In the entries below, find the line with "Tony Shasteen" and the line with "More payment options". Return those two lines and all lines between them, exactly.
DATA EXTRACT: Begin
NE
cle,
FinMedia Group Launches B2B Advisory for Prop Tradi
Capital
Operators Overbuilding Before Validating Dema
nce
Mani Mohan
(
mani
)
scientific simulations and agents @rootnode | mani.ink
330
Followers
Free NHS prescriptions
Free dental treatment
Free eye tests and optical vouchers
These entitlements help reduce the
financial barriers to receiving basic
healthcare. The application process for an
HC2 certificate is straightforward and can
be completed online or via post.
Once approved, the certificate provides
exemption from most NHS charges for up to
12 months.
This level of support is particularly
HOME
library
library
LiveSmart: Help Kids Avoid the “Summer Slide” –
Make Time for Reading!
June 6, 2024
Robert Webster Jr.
DATA EXTRACT: End
DATA EXTRACT: Begin
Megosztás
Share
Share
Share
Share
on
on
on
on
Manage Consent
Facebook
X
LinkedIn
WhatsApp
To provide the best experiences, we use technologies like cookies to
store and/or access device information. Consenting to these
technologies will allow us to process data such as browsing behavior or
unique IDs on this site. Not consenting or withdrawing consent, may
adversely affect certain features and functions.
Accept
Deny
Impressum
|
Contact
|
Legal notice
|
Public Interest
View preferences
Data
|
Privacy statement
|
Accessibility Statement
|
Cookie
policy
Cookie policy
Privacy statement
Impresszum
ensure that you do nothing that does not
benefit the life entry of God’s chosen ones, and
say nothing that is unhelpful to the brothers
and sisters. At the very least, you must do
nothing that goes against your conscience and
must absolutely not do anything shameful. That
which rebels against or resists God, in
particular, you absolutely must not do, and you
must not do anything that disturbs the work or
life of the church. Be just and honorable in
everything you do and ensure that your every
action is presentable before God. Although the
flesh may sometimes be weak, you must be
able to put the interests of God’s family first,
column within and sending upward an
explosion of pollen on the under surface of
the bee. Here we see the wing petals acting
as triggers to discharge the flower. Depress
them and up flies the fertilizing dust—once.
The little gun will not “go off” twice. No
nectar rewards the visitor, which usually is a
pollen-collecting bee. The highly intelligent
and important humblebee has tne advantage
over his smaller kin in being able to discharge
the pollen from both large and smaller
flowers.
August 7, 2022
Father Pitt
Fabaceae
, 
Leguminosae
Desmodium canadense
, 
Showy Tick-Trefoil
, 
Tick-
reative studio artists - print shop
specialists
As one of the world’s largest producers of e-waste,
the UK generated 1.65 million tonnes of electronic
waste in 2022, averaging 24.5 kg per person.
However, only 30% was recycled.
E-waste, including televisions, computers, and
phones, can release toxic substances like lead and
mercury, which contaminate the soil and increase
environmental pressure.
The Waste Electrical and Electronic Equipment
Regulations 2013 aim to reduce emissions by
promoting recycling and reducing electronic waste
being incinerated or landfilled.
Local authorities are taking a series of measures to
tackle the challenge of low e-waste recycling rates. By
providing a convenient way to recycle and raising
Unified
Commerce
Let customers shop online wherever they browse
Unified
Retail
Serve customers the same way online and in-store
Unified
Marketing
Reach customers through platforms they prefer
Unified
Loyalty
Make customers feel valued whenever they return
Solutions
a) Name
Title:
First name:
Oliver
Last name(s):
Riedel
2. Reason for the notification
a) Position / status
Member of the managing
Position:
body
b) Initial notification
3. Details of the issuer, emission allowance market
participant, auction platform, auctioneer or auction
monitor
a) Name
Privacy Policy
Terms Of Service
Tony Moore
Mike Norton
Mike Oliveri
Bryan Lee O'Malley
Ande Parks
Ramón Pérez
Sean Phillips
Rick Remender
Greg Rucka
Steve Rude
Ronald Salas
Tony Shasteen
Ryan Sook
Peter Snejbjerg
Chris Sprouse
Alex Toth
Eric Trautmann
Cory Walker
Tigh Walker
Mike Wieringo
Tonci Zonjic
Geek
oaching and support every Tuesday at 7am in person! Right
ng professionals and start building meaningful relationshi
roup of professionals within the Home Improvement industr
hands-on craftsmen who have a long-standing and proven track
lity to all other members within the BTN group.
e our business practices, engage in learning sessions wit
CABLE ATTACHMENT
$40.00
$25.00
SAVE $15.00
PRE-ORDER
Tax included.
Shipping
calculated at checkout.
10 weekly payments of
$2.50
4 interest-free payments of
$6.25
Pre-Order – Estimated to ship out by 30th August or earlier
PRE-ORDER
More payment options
DATA EXTRACT: End
THE ANSWER
Tony Shasteen
Ryan Sook
Peter Snejbjerg
Chris Sprouse
Alex Toth
Eric Trautmann
Cory Walker
Tigh Walker
Mike Wieringo
Tonci Zonjic
Geek
oaching and support every Tuesday at 7am in person! Right
ng professionals and start building meaningful relationshi
roup of professionals within the Home Improvement industr
hands-on craftsmen who have a long-standing and proven track
lity to all other members within the BTN group.
e our business practices, engage in learning sessions wit
CABLE ATTACHMENT
$40.00
$25.00
SAVE $15.00
PRE-ORDER
Tax included.
Shipping
calculated at checkout.
10 weekly payments of
$2.50
4 interest-free payments of
$6.25
Pre-Order – Estimated to ship out by 30th August or earlier
PRE-ORDER
More payment options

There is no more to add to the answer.